### REQUIREMENT
Copying rule for the data below: pictures stay out, and only the lines from the one with "Macbook να εκκινήσει σε Safe Mode." down to the one with "agen resmi melia propolis biyang", inclusive, are repeated exactly.

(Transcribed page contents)
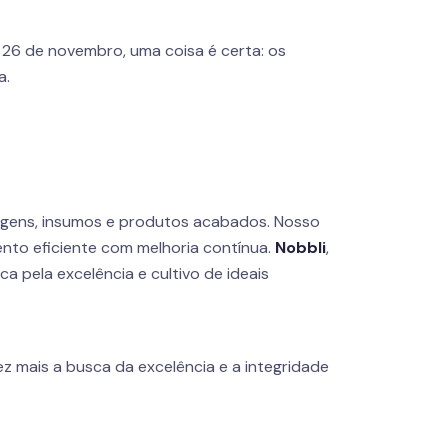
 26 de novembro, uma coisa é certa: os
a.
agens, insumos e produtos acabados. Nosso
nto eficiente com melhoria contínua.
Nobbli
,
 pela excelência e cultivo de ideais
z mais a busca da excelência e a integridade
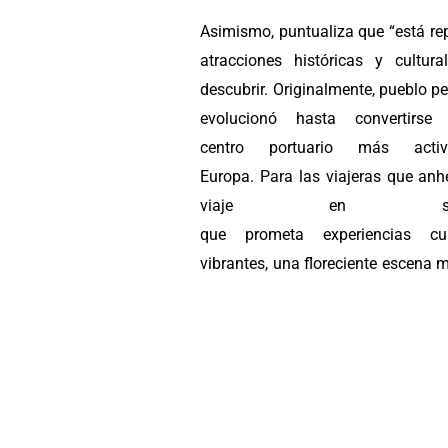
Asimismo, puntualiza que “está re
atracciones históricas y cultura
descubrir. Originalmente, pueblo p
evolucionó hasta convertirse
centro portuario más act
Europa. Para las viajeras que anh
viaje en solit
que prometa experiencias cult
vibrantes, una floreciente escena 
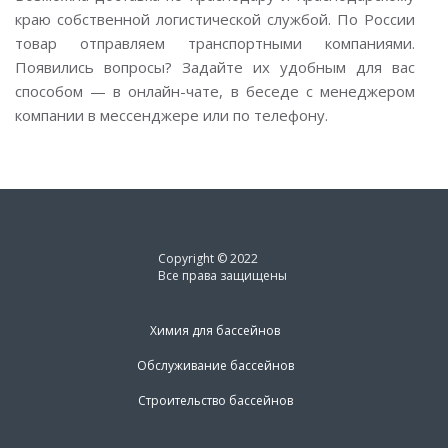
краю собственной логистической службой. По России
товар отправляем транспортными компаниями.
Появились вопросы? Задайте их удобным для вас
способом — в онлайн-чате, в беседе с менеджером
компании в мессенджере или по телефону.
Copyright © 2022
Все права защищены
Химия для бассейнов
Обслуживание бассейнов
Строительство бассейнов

* * *

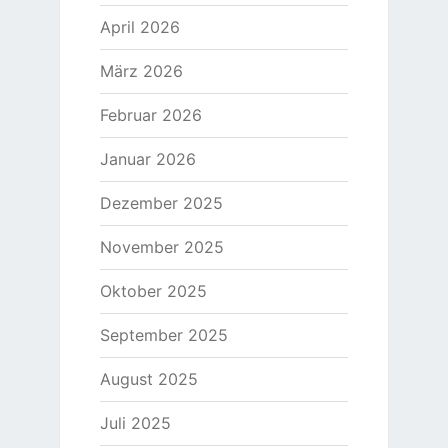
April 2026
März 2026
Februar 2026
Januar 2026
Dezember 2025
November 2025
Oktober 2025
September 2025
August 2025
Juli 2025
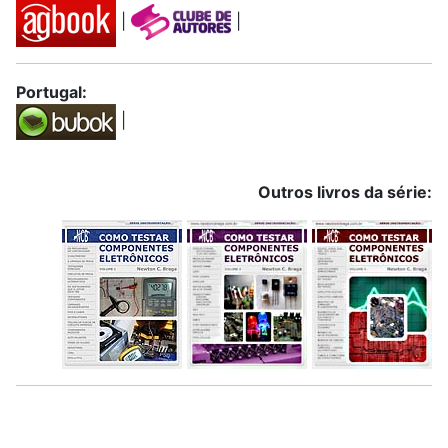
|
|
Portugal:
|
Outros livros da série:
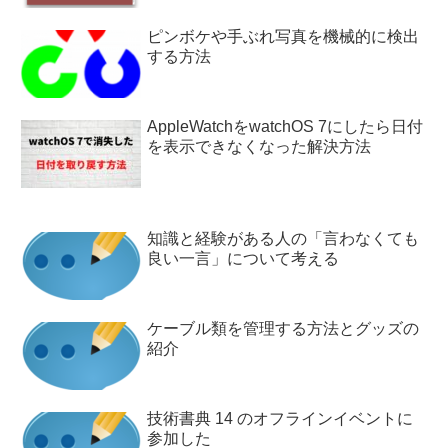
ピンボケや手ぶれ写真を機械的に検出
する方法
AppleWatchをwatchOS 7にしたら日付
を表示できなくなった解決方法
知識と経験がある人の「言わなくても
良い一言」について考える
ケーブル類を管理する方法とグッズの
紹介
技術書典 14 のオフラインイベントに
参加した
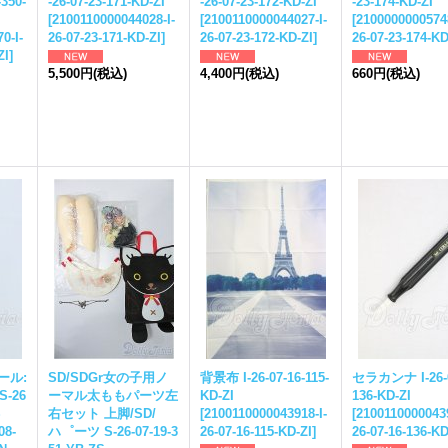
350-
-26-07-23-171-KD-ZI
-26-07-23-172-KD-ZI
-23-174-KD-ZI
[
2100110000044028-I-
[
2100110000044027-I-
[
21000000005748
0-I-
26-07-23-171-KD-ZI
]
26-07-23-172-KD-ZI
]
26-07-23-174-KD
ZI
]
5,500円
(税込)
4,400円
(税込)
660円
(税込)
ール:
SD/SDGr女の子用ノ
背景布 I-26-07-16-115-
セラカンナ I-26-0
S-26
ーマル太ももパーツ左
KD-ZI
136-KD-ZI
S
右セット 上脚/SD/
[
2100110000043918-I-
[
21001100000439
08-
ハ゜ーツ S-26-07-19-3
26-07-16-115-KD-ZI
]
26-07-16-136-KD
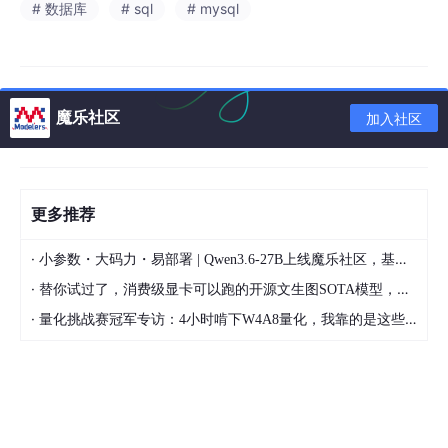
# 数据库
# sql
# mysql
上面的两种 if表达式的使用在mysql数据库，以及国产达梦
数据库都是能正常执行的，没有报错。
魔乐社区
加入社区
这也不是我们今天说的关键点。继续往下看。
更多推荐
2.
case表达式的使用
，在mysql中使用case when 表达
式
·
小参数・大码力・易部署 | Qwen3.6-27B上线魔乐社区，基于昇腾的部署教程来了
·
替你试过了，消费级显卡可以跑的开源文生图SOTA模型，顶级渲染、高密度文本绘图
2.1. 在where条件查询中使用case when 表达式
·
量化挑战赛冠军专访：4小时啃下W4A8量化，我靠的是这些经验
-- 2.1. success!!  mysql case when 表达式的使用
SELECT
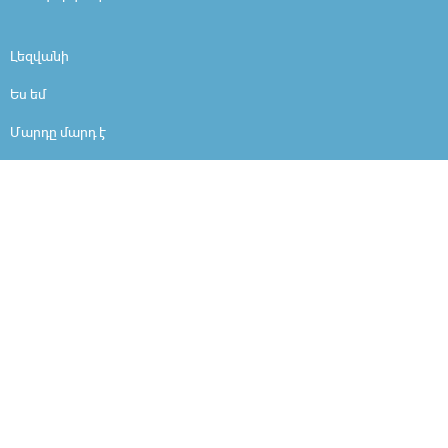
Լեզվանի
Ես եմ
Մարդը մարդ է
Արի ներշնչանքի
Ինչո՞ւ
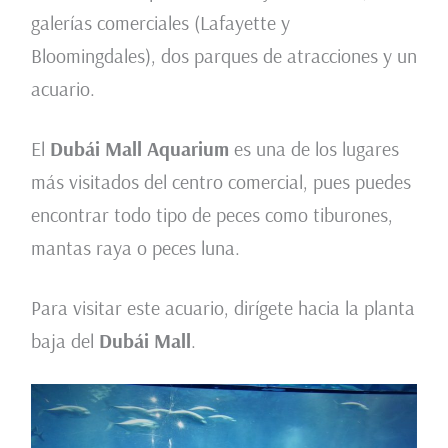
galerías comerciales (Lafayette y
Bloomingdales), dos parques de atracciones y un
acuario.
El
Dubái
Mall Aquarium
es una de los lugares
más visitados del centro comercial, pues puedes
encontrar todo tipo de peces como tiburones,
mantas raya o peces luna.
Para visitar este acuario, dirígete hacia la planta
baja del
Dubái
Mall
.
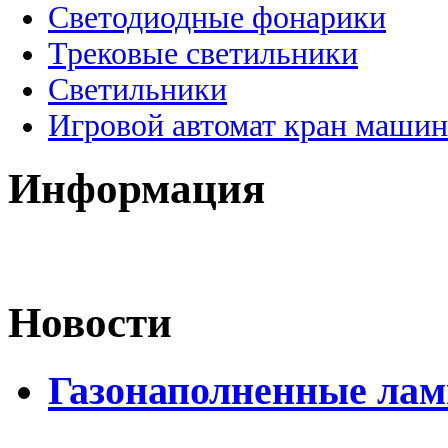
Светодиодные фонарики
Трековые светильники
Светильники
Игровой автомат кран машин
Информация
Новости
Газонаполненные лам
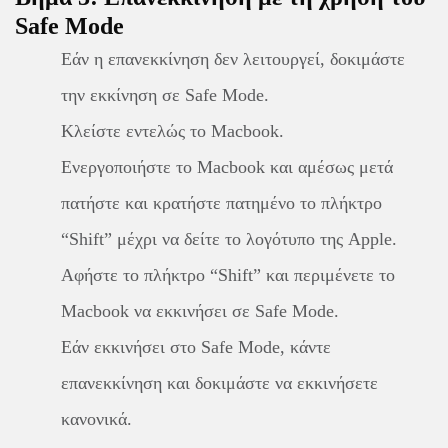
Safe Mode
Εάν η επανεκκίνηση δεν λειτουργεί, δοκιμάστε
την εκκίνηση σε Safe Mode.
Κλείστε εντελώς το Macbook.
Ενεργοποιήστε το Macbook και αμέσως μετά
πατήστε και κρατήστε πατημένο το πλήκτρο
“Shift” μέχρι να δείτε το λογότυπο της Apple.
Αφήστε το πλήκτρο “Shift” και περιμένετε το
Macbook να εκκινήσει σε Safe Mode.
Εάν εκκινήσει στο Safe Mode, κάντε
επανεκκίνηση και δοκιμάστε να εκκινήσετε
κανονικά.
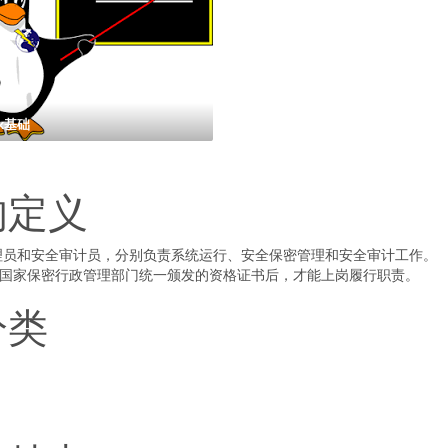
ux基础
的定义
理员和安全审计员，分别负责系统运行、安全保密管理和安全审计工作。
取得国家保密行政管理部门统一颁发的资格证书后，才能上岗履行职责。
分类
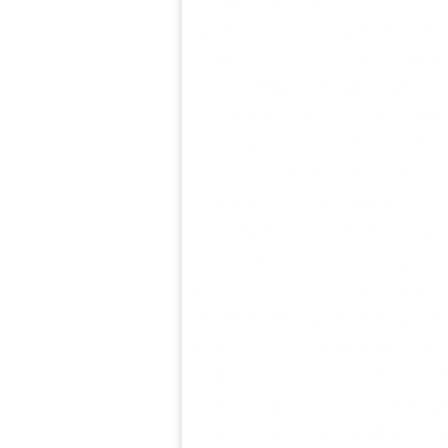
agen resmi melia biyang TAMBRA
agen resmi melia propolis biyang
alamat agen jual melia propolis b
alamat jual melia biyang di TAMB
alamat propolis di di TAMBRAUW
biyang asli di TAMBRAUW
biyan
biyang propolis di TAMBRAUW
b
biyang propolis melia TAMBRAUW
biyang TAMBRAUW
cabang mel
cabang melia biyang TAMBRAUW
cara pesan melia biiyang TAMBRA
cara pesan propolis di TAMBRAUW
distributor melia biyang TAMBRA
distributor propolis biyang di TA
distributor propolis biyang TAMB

### REPLY
Macbook να εκκινήσει σε Safe Mode.
Εάν εκκινήσει στο Safe Mode, κάντε
επανεκκίνηση και δοκιμάστε να εκκινήσετε
κανονικά.
ux基础
的定义
理员和安全审计员，分别负责系统运行、安全保密管理和安全审计工作。
取得国家保密行政管理部门统一颁发的资格证书后，才能上岗履行职责。
分类
agen resmi melia biyang TAMBRA
agen resmi melia propolis biyang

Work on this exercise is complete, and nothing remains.